Qwen1.5-110B
Property | Value |
---|---|
Parameter Count | 111B parameters |
Model Type | Decoder-only Transformer |
License | tongyi-qianwen |
Context Length | 32K tokens |
Paper | Research Paper |
What is Qwen1.5-110B?
Qwen1.5-110B is a state-of-the-art language model that represents the beta version of Qwen2. As the largest model in the Qwen1.5 series with 111B parameters, it showcases significant improvements in multilingual capabilities and chat performance. The model features a sophisticated transformer-based architecture with advanced components like SwiGLU activation and a hybrid attention mechanism.
Implementation Details
The model utilizes a decoder-only architecture enhanced with several technical innovations including attention QKV bias and group query attention. It requires transformers>=4.37.0 for proper functionality and implements BF16 tensor type for efficient computation.

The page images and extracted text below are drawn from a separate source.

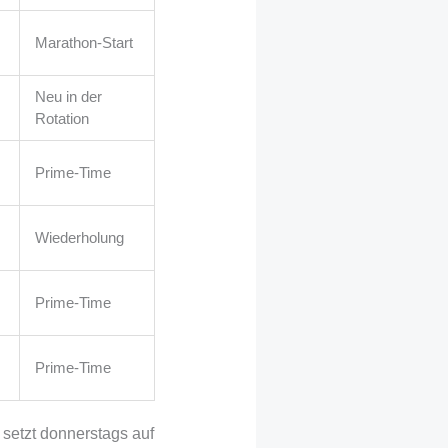
Marathon-Start
Neu in der
Rotation
Prime-Time
Wiederholung
Prime-Time
Prime-Time
 setzt donnerstags auf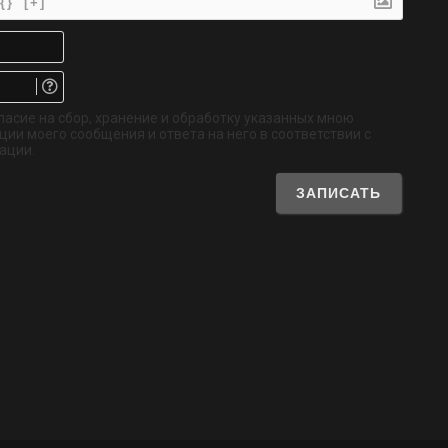
{}
[+]
Имя*
Email.
Не
обязательно
ласие на сбор, хранение и обработку указанных мною
ии моего сообщения и ответа на него в соответствии с
ации.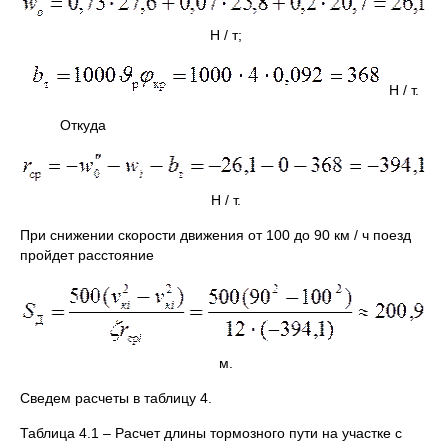
Н / т;
Н / т.
Откуда
Н / т.
При снижении скорости движения от 100 до 90 км / ч поезд
пройдет расстояние
м.
Сведем расчеты в таблицу 4.
Таблица 4.1 – Расчет длины тормозного пути на участке с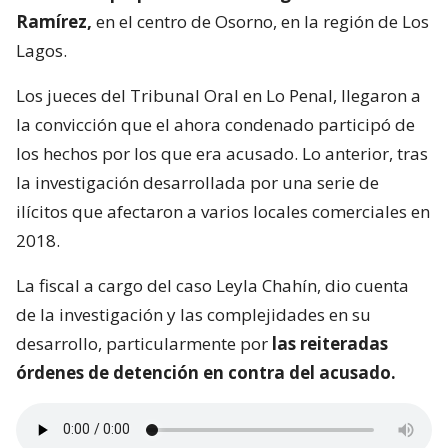
Ramírez,
en el centro de Osorno, en la región de Los
Lagos.
Los jueces del Tribunal Oral en Lo Penal, llegaron a
la convicción que el ahora condenado participó de
los hechos por los que era acusado. Lo anterior, tras
la investigación desarrollada por una serie de
ilícitos que afectaron a varios locales comerciales en
2018.
La fiscal a cargo del caso Leyla Chahín, dio cuenta
de la investigación y las complejidades en su
desarrollo, particularmente por
las reiteradas
órdenes de detención en contra del acusado.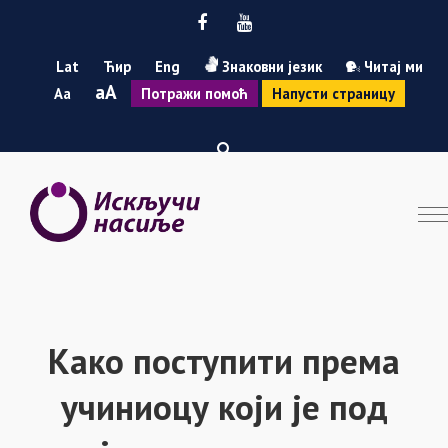
Facebook
Youtube
Lat
Ћир
Eng
Знаковни језик
Читај ми
Smanji
Povećaj
A
A
Потражи помоћ
Напусти страницу
font
font
Како поступити према
учиниоцу који је под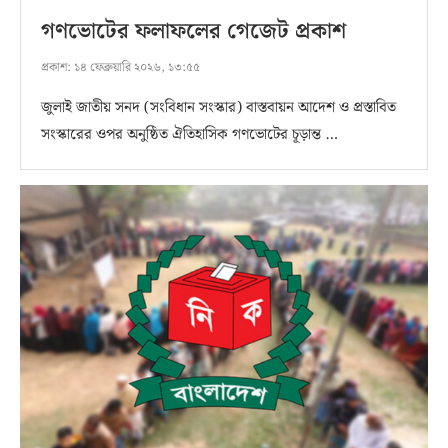
গণভোটের ফলাফলের গেজেট প্রকাশ
প্রকাশ:
১৪ ফেব্রুয়ারি ২০২৬, ১৩:৫৫
জুলাই জাতীয় সনদ (সংবিধান সংস্কার) বাস্তবায়ন আদেশ ও প্রস্তাবিত
সংস্কারের ওপর অনুষ্ঠিত ঐতিহাসিক গণভোটের চূড়ান্ত …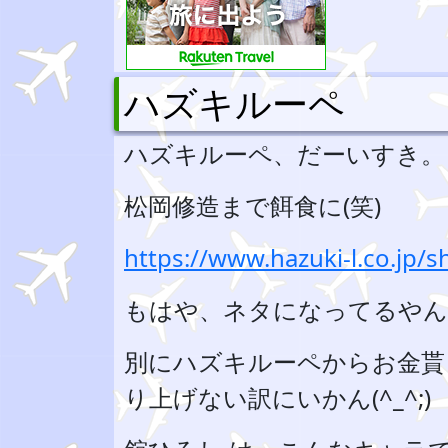
ハズキルーペ
ハズキルーペ、だーいすき。
松岡修造まで餌食に(笑)
https://www.hazuki-l.co.jp/s
もはや、ネタになってるやん
別にハズキルーペからお金貰
り上げない訳にいかん(^_^;)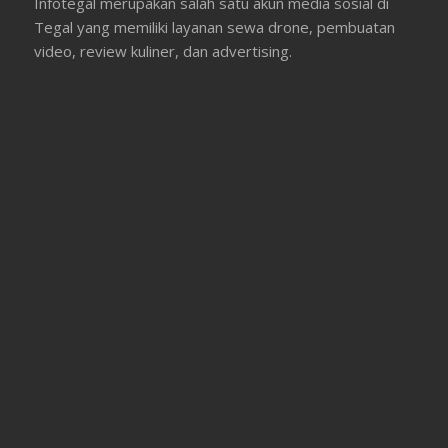
Infotegal merupakan salah satu akun media sosial di
Tegal yang memiliki layanan sewa drone, pembuatan
video, review kuliner, dan advertising.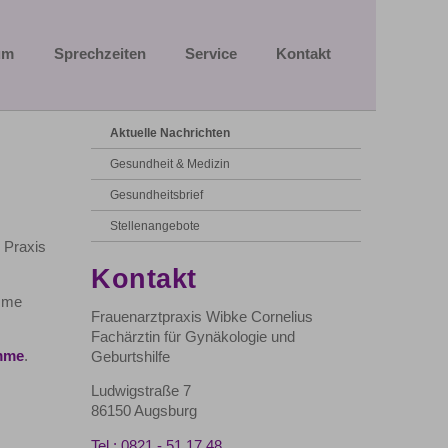
um
Sprechzeiten
Service
Kontakt
Aktuelle Nachrichten
Gesundheit & Medizin
Gesundheitsbrief
Stellenangebote
 Praxis
Kontakt
amme
Frauenarztpraxis Wibke Cornelius
Fachärztin für Gynäkologie und
mme
.
Geburtshilfe
Ludwigstraße 7
86150 Augsburg
Tel.: 0821 - 51 17 48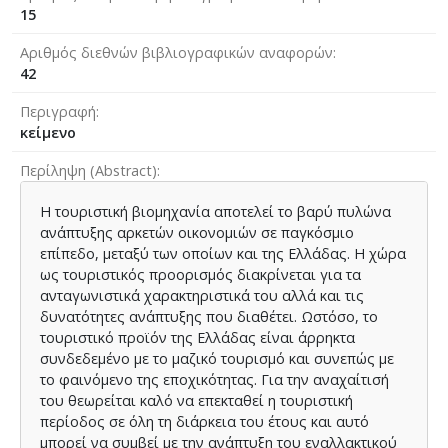
15
Αριθμός διεθνών βιβλιογραφικών αναφορών
42
Περιγραφή
κείμενο
Περίληψη (Abstract)
Η τουριστική βιομηχανία αποτελεί το βαρύ πυλώνα
ανάπτυξης αρκετών οικονομιών σε παγκόσμιο
επίπεδο, μεταξύ των οποίων και της Ελλάδας. Η χώρα
ως τουριστικός προορισμός διακρίνεται για τα
ανταγωνιστικά χαρακτηριστικά του αλλά και τις
δυνατότητες ανάπτυξης που διαθέτει. Ωστόσο, το
τουριστικό προϊόν της Ελλάδας είναι άρρηκτα
συνδεδεμένο με το μαζικό τουρισμό και συνεπώς με
το φαινόμενο της εποχικότητας. Για την αναχαίτισή
του θεωρείται καλό να επεκταθεί η τουριστική
περίοδος σε όλη τη διάρκεια του έτους και αυτό
μπορεί να συμβεί με την ανάπτυξη του εναλλακτικού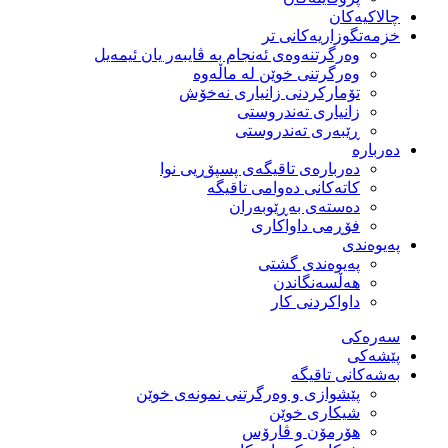
چالاکیەکان
خزمەتگوزاریەكانی تر
وه‌رگرتنه‌وه‌ی ئه‌نجام به‌ ڤایبه‌ر یان ئیمه‌یل
وەرگرتنی خوێن لە ماڵەوە
تۆماركردنی زانیاری نەخۆش
زانیاری تەندروستی
ڕێبەری تەندروستی
دەربارە
دەربارەی تاقیگەی پسپۆڕیی نوا
كاتەكانی دەوامی تاقیگە
دەستەی بەڕێوبەران
فۆڕمی داواكاری
پەیوەندی
پەیوەندی گشتی
هەڵسەنگاندن
داواكردنی كار
سەرەکی
پێشەکی
بەشەكانی تاقیگە
پێشوازی و وەرگرتنی نمونەی خوێن
شیكاری خوێن
هۆرمۆن و ڤارۆس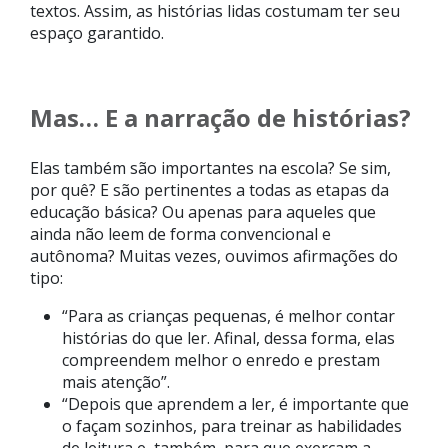
textos. Assim, as histórias lidas costumam ter seu
espaço garantido.
Mas… E a narração de histórias?
Elas também são importantes na escola? Se sim,
por quê? E são pertinentes a todas as etapas da
educação básica? Ou apenas para aqueles que
ainda não leem de forma convencional e
autônoma? Muitas vezes, ouvimos afirmações do
tipo:
“Para as crianças pequenas, é melhor contar
histórias do que ler. Afinal, dessa forma, elas
compreendem melhor o enredo e prestam
mais atenção”.
“Depois que aprendem a ler, é importante que
o façam sozinhos, para treinar as habilidades
de leitura e, também, para que exerçam a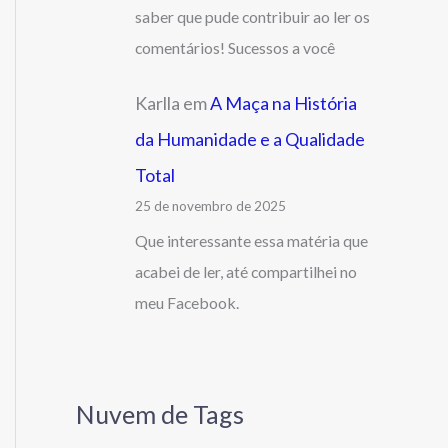
saber que pude contribuir ao ler os
comentários! Sucessos a você
Karlla
em
A Maça na História
da Humanidade e a Qualidade
Total
25 de novembro de 2025
Que interessante essa matéria que
acabei de ler, até compartilhei no
meu Facebook.
Nuvem de Tags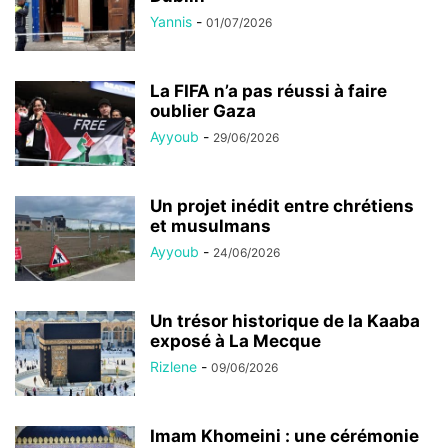
Yannis
-
01/07/2026
La FIFA n’a pas réussi à faire
oublier Gaza
Ayyoub
-
29/06/2026
Un projet inédit entre chrétiens
et musulmans
Ayyoub
-
24/06/2026
Un trésor historique de la Kaaba
exposé à La Mecque
Rizlene
-
09/06/2026
Imam Khomeini : une cérémonie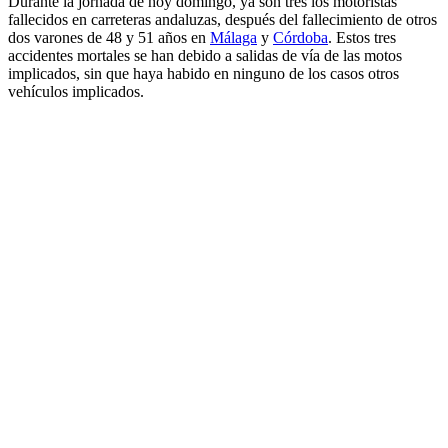
Durante la jornada de hoy domingo, ya son tres los motoristas
fallecidos en carreteras andaluzas, después del fallecimiento de otros
dos varones de 48 y 51 años en
Málaga
y
Córdoba
. Estos tres
accidentes mortales se han debido a salidas de vía de las motos
implicados, sin que haya habido en ninguno de los casos otros
vehículos implicados.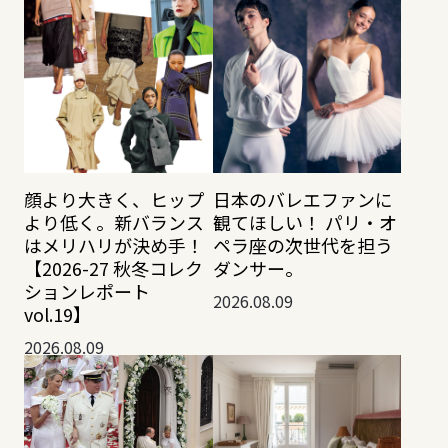
顔より大きく、ヒップ
日本のバレエファンに
より低く。新バランス
観てほしい！ パリ・オ
はメリハリが決め手！
ペラ座の次世代を担う
【2026-27 秋冬コレク
ダンサー。
ションレポート
2026.08.09
vol.19】
2026.08.09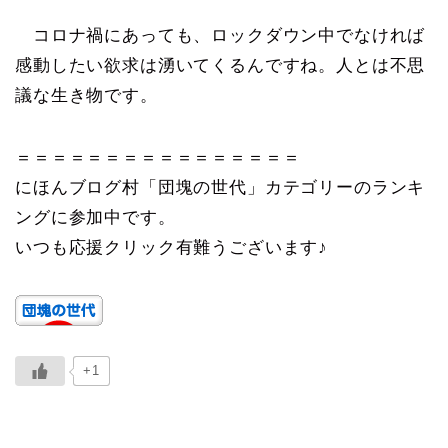
コロナ禍にあっても、ロックダウン中でなければ
感動したい欲求は湧いてくるんですね。人とは不思
議な生き物です。
＝＝＝＝＝＝＝＝＝＝＝＝＝＝＝＝
にほんブログ村「団塊の世代」カテゴリーのランキ
ングに参加中です。
いつも応援クリック有難うございます♪
+1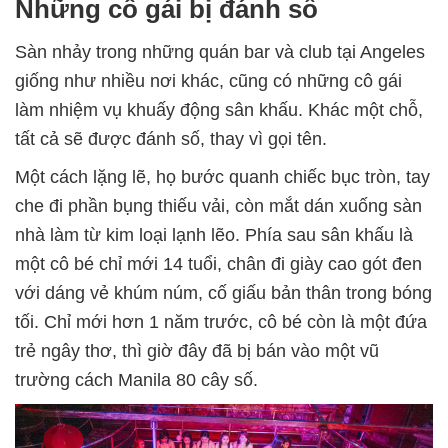
Những cô gái bị đánh số
Sàn nhảy trong những quán bar và club tại Angeles
giống như nhiều nơi khác, cũng có những cô gái
làm nhiệm vụ khuấy động sân khấu. Khác một chỗ,
tất cả sẽ được đánh số, thay vì gọi tên.
Một cách lặng lẽ, họ bước quanh chiếc bục tròn, tay
che đi phần bụng thiếu vải, còn mắt dán xuống sàn
nhà làm từ kim loại lạnh lẽo. Phía sau sân khấu là
một cô bé chỉ mới 14 tuổi, chân đi giày cao gót đen
với dáng vẻ khúm núm, cố giấu bản thân trong bóng
tối. Chỉ mới hơn 1 năm trước, cô bé còn là một đứa
trẻ ngây thơ, thì giờ đây đã bị bán vào một vũ
trường cách Manila 80 cây số.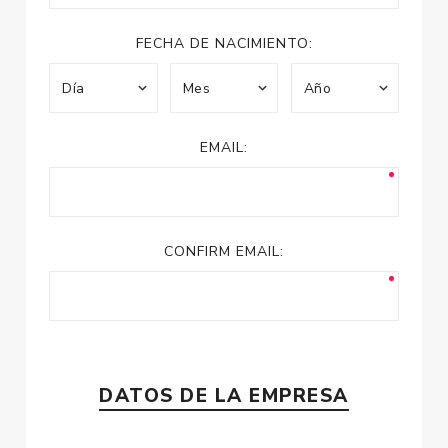
FECHA DE NACIMIENTO:
EMAIL:
CONFIRM EMAIL:
DATOS DE LA EMPRESA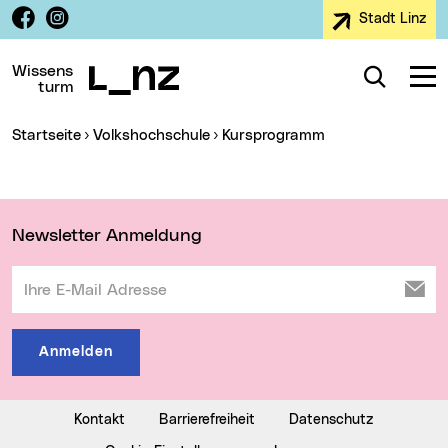
Facebook
Instagram
Stadt Linz
Zur Navigation
Zum Inhalt
Zur Suche
Wissens
Suche
Navig
turm
Sie sind hier:
Startseite
Volkshochschule
Kursprogramm
Wichtige Links
Newsletter Anmeldung
Ihre E-Mail Adresse
Anmelden
Kontakt
Barrierefreiheit
Datenschutz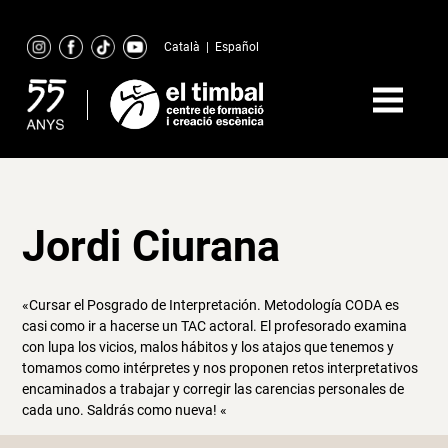
Skip
to
Català
|
Español
content
Jordi Ciurana
«Cursar el Posgrado de Interpretación. Metodología CODA es
casi como ir a hacerse un TAC actoral. El profesorado examina
con lupa los vicios, malos hábitos y los atajos que tenemos y
tomamos como intérpretes y nos proponen retos interpretativos
encaminados a trabajar y corregir las carencias personales de
cada uno. Saldrás como nueva! «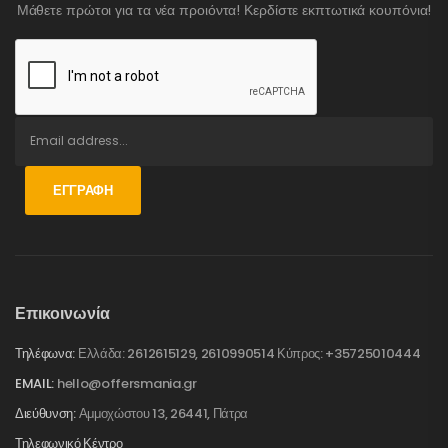
Μάθετε πρώτοι για τα νέα προιόντα! Κερδίστε εκπτωτικά κουπόνια!
ΕΓΓΡΑΦΉ
Επικοινωνία
Τηλέφωνα:
Ελλάδα: 2612615129, 2610990514 Κύπρος: +35725010444
EMAIL:
hello@offersmania.gr
Διεύθυνση:
Αμμοχώστου 13, 26441, Πάτρα
Τηλεφωνικό Κέντρο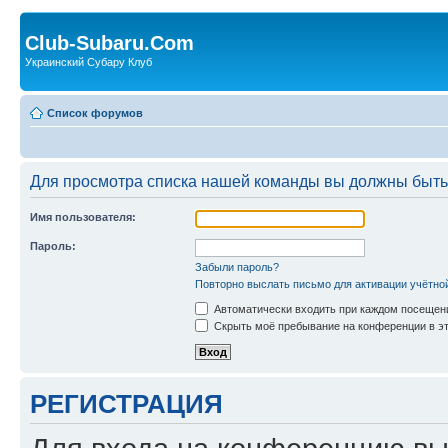
Club-Subaru.Com
Украинский Субару Клуб
Список форумов
Для просмотра списка нашей команды вы должны быть
Имя пользователя:
Пароль:
Забыли пароль?
Повторно выслать письмо для активации учётно
Автоматически входить при каждом посещен
Скрыть моё пребывание на конференции в эт
РЕГИСТРАЦИЯ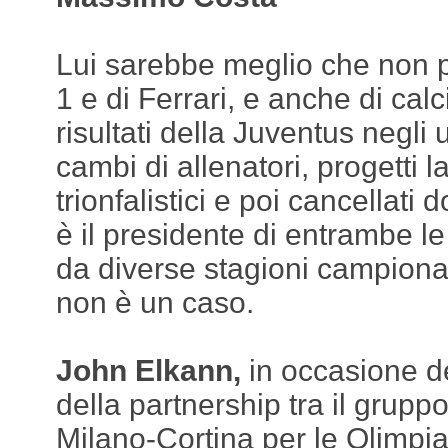
Lui sarebbe meglio che non 
1 e di Ferrari, e anche di cal
risultati della Juventus negli u
cambi di allenatori, progetti l
trionfalistici e poi cancellati
è il presidente di entrambe le
da diverse stagioni campiona
non è un caso.
John Elkann,
in occasione d
della partnership tra il gruppo
Milano-Cortina per le Olimpia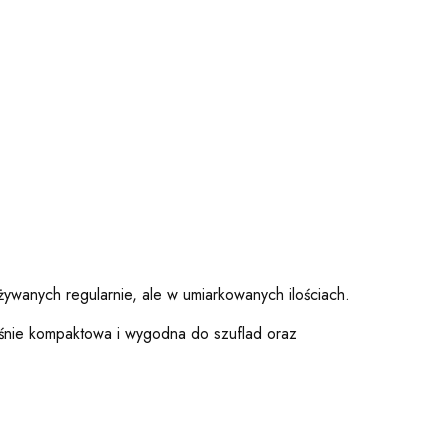
ywanych regularnie, ale w umiarkowanych ilościach.
śnie kompaktowa i wygodna do szuflad oraz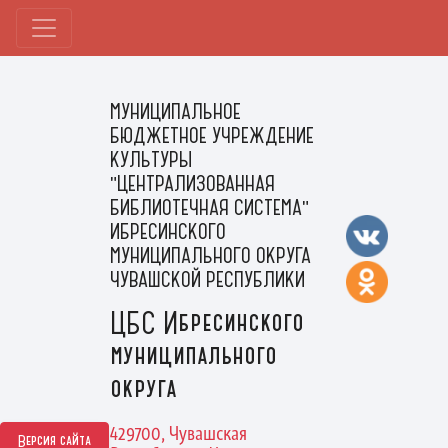
МУНИЦИПАЛЬНОЕ
БЮДЖЕТНОЕ УЧРЕЖДЕНИЕ
КУЛЬТУРЫ
"ЦЕНТРАЛИЗОВАННАЯ
БИБЛИОТЕЧНАЯ СИСТЕМА"
ИБРЕСИНСКОГО
МУНИЦИПАЛЬНОГО ОКРУГА
ЧУВАШСКОЙ РЕСПУБЛИКИ
ЦБС Ибресинского
муниципального
округа
429700, Чувашская
Версия сайта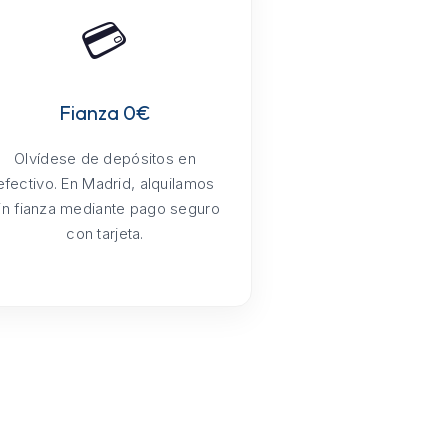
💳
Fianza 0€
Olvídese de depósitos en
efectivo. En Madrid, alquilamos
in fianza mediante pago seguro
con tarjeta.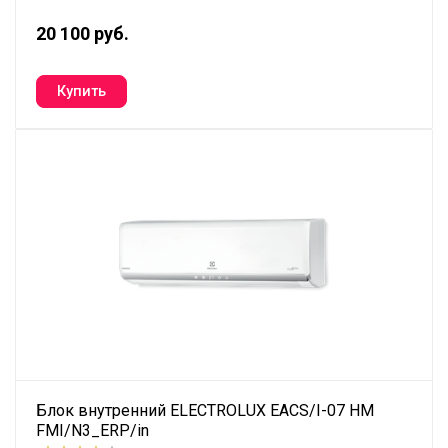
20 100 руб.
Блок внутренний ELECTROLUX EACS/I-07 HM
FMI/N3_ERP/in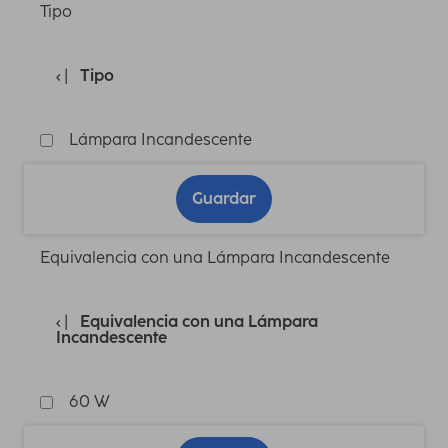
Tipo
Tipo
Lámpara Incandescente
Guardar
Equivalencia con una Lámpara Incandescente
Equivalencia con una Lámpara
Incandescente
60 W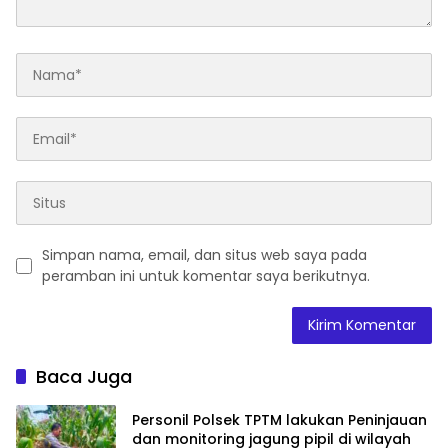
Simpan nama, email, dan situs web saya pada
peramban ini untuk komentar saya berikutnya.
Baca Juga
Personil Polsek TPTM lakukan Peninjauan
dan monitoring jagung pipil di wilayah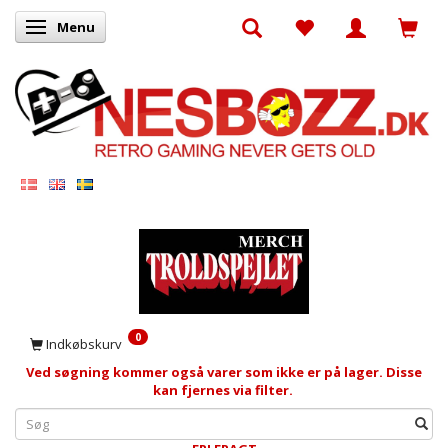
Menu
Skifte navigation
0
Indkøbskurv
Ved søgning kommer også varer som ikke er på lager. Disse
kan fjernes via filter.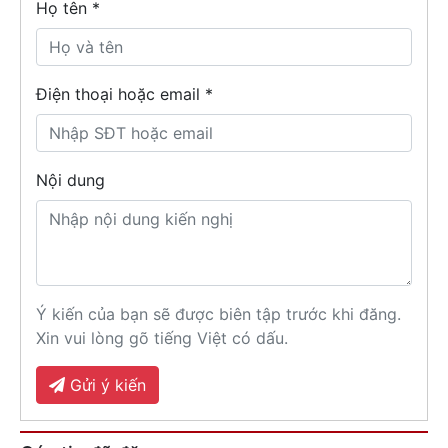
Họ tên
*
Điện thoại hoặc email *
Nội dung
Ý kiến của bạn sẽ được biên tập trước khi đăng.
Xin vui lòng gõ tiếng Việt có dấu.
Gửi ý kiến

- Advanced transformer architecture with SwiGLU activation
- Improved tokenizer for multiple natural languages and code
- Stable 32K context length support
- No requirement for trust_remote_code
Core Capabilities
- Multilingual text processing and generation
- Enhanced chat model performance
- Extensive context handling (32K tokens)
- Suitable for post-training applications (SFT, RLHF)
Frequently Asked Questions
Q: What makes this model unique?
The model stands out for its massive scale (111B parameters), improved multilingual capabilities, and enhanced chat performance. It's part of a comprehensive series that includes 9 different model sizes, offering flexibility for various applications.
Q: What are the recommended use cases?
The base model is primarily intended for post-training applications such as supervised fine-tuning (SFT), reinforcement learning from human feedback (RLHF), and continued pretraining. Direct text generation using the base model is not recommended.